# [Your task]
Up to and including the line with "boycott the vote - they began to surfa", output the records exactly as they appear.

# [Data supplied]
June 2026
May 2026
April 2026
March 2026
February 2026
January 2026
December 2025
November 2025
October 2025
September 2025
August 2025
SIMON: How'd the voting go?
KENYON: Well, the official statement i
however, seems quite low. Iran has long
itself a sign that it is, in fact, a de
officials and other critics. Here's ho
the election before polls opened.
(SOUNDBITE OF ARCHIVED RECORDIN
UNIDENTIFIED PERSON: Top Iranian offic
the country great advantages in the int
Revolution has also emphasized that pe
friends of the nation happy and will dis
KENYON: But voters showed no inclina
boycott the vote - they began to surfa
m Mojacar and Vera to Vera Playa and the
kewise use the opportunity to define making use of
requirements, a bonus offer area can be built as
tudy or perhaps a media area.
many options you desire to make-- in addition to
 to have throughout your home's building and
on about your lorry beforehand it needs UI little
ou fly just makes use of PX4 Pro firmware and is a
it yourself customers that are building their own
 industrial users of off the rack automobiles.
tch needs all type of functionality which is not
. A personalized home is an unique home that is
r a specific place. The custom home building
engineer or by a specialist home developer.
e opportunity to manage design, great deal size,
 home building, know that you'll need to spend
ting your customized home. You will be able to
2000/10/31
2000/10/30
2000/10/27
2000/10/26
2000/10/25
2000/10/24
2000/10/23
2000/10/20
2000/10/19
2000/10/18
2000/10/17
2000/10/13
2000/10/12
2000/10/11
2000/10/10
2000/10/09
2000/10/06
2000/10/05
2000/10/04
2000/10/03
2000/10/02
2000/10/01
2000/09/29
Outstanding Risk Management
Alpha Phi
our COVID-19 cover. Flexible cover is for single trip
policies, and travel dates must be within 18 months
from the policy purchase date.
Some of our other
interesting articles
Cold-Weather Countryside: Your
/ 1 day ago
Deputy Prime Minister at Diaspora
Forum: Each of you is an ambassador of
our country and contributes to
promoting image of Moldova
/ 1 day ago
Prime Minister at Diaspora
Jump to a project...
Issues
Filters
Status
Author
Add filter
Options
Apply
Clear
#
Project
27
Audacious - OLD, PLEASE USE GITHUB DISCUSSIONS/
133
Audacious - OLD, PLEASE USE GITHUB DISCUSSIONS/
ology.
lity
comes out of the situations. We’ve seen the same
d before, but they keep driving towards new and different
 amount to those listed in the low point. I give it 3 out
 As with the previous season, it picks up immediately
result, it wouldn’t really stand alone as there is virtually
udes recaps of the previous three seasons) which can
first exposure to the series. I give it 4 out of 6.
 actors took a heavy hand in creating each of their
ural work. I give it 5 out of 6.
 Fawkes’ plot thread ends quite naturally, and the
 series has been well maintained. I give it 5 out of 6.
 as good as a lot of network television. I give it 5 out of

# [Written answer]
June 2026
May 2026
April 2026
March 2026
February 2026
January 2026
December 2025
November 2025
October 2025
September 2025
August 2025
SIMON: How'd the voting go?
KENYON: Well, the official statement i
however, seems quite low. Iran has long
itself a sign that it is, in fact, a de
officials and other critics. Here's ho
the election before polls opened.
(SOUNDBITE OF ARCHIVED RECORDIN
UNIDENTIFIED PERSON: Top Iranian offic
the country great advantages in the int
Revolution has also emphasized that pe
friends of the nation happy and will dis
KENYON: But voters showed no inclina
boycott the vote - they began to surfa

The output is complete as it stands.